**INFORMATION PROVIDED**
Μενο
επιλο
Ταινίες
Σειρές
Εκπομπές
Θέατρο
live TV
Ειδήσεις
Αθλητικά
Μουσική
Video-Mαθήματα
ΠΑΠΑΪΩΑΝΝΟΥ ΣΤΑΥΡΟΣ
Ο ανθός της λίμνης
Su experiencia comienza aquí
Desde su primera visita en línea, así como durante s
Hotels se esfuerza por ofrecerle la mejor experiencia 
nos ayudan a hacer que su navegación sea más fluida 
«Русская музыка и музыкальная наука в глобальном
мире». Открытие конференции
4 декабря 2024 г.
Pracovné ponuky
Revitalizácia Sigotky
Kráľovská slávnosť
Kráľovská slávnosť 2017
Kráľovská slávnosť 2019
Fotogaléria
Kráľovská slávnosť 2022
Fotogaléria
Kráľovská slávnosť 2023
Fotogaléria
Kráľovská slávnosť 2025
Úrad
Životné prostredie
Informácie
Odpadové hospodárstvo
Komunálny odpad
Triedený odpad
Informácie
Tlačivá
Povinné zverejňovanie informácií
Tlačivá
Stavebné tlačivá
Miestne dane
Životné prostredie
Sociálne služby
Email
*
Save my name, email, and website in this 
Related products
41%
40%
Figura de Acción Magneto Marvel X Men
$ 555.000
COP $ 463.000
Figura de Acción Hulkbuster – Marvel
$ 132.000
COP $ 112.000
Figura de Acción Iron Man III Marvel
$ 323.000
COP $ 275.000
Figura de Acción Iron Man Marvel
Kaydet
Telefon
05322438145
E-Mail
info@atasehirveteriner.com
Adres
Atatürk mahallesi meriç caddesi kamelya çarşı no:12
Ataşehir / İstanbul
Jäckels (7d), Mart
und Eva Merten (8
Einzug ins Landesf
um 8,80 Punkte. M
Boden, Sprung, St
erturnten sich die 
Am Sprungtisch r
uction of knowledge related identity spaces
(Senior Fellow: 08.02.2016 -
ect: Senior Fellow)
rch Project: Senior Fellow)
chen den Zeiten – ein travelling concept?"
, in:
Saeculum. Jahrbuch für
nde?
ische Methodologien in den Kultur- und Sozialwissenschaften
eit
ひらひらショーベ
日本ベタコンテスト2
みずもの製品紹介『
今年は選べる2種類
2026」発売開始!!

**AIM OF THE EXERCISE**
Your answer should be the lines above from the one containing "Miestne dane" through the one containing "COP $ 275.000", copied exactly and with both ends kept.

**TASK ANSWER**
Miestne dane
Životné prostredie
Sociálne služby
Email
*
Save my name, email, and website in this 
Related products
41%
40%
Figura de Acción Magneto Marvel X Men
$ 555.000
COP $ 463.000
Figura de Acción Hulkbuster – Marvel
$ 132.000
COP $ 112.000
Figura de Acción Iron Man III Marvel
$ 323.000
COP $ 275.000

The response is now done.